§ WORK TO BE COMPLETED: Write out each line below exactly as it appears.

:: ENTRIES SHOWN

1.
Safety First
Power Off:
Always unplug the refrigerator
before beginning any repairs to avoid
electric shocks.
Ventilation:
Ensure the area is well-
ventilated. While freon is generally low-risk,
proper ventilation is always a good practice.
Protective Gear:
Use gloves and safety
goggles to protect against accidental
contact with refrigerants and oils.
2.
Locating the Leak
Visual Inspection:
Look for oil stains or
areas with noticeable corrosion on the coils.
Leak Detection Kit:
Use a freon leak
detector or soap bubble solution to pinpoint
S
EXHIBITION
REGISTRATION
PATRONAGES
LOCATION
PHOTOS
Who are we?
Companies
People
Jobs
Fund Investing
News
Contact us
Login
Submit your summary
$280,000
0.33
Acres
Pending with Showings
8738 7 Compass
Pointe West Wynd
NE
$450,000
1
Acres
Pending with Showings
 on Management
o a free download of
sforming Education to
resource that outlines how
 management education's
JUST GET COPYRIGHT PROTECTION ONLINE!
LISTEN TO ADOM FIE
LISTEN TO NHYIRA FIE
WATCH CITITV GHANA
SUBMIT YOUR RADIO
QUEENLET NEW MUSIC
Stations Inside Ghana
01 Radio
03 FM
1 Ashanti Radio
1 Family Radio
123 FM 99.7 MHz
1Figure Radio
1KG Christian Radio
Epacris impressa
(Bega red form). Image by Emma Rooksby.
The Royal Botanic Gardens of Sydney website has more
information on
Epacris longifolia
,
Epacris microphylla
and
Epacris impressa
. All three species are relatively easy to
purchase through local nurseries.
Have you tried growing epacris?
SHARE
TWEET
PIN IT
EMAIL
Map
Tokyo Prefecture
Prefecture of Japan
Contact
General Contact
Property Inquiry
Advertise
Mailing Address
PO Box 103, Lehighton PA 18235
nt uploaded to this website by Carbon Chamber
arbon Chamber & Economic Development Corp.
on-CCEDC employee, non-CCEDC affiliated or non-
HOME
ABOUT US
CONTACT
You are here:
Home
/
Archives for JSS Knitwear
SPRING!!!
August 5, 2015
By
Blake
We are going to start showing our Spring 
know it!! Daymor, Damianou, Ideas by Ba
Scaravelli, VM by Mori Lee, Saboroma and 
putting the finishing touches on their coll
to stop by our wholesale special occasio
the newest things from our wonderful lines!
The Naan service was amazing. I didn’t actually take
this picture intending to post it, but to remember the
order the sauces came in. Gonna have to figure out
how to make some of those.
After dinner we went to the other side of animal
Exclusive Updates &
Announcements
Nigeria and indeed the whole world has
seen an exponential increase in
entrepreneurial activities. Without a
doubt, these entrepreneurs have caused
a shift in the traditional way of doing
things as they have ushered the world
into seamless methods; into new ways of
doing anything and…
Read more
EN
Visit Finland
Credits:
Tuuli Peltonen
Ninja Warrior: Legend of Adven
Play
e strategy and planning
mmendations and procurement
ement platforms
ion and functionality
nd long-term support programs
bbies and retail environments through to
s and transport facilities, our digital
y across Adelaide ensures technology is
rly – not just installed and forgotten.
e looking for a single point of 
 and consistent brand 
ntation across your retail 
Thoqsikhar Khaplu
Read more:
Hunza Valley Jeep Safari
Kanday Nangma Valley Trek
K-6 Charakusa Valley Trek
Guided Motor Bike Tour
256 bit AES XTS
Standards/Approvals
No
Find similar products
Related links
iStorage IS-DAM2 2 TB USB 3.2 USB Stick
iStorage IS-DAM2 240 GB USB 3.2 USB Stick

::::

§ PROBLEM SOLUTION:
1.
Safety First
Power Off:
Always unplug the refrigerator
before beginning any repairs to avoid
electric shocks.
Ventilation:
Ensure the area is well-
ventilated. While freon is generally low-risk,
proper ventilation is always a good practice.
Protective Gear:
Use gloves and safety
goggles to protect against accidental
contact with refrigerants and oils.
2.
Locating the Leak
Visual Inspection:
Look for oil stains or
areas with noticeable corrosion on the coils.
Leak Detection Kit:
Use a freon leak
detector or soap bubble solution to pinpoint
S
EXHIBITION
REGISTRATION
PATRONAGES
LOCATION
PHOTOS
Who are we?
Companies
People
Jobs
Fund Investing
News
Contact us
Login
Submit your summary
$280,000
0.33
Acres
Pending with Showings
8738 7 Compass
Pointe West Wynd
NE
$450,000
1
Acres
Pending with Showings
 on Management
o a free download of
sforming Education to
resource that outlines how
 management education's
JUST GET COPYRIGHT PROTECTION ONLINE!
LISTEN TO ADOM FIE
LISTEN TO NHYIRA FIE
WATCH CITITV GHANA
SUBMIT YOUR RADIO
QUEENLET NEW MUSIC
Stations Inside Ghana
01 Radio
03 FM
1 Ashanti Radio
1 Family Radio
123 FM 99.7 MHz
1Figure Radio
1KG Christian Radio
Epacris impressa
(Bega red form). Image by Emma Rooksby.
The Royal Botanic Gardens of Sydney website has more
information on
Epacris longifolia
,
Epacris microphylla
and
Epacris impressa
. All three species are relatively easy to
purchase through local nurseries.
Have you tried growing epacris?
SHARE
TWEET
PIN IT
EMAIL
Map
Tokyo Prefecture
Prefecture of Japan
Contact
General Contact
Property Inquiry
Advertise
Mailing Address
PO Box 103, Lehighton PA 18235
nt uploaded to this website by Carbon Chamber
arbon Chamber & Economic Development Corp.
on-CCEDC employee, non-CCEDC affiliated or non-
HOME
ABOUT US
CONTACT
You are here:
Home
/
Archives for JSS Knitwear
SPRING!!!
August 5, 2015
By
Blake
We are going to start showing our Spring 
know it!! Daymor, Damianou, Ideas by Ba
Scaravelli, VM by Mori Lee, Saboroma and 
putting the finishing touches on their coll
to stop by our wholesale special occasio
the newest things from our wonderful lines!
The Naan service was amazing. I didn’t actually take
this picture intending to post it, but to remember the
order the sauces came in. Gonna have to figure out
how to make some of those.
After dinner we went to the other side of animal
Exclusive Updates &
Announcements
Nigeria and indeed the whole world has
seen an exponential increase in
entrepreneurial activities. Without a
doubt, these entrepreneurs have caused
a shift in the traditional way of doing
things as they have ushered the world
into seamless methods; into new ways of
doing anything and…
Read more
EN
Visit Finland
Credits:
Tuuli Peltonen
Ninja Warrior: Legend of Adven
Play
e strategy and planning
mmendations and procurement
ement platforms
ion and functionality
nd long-term support programs
bbies and retail environments through to
s and transport facilities, our digital
y across Adelaide ensures technology is
rly – not just installed and forgotten.
e looking for a single point of 
 and consistent brand 
ntation across your retail 
Thoqsikhar Khaplu
Read more:
Hunza Valley Jeep Safari
Kanday Nangma Valley Trek
K-6 Charakusa Valley Trek
Guided Motor Bike Tour
256 bit AES XTS
Standards/Approvals
No
Find similar products
Related links
iStorage IS-DAM2 2 TB USB 3.2 USB Stick
iStorage IS-DAM2 240 GB USB 3.2 USB Stick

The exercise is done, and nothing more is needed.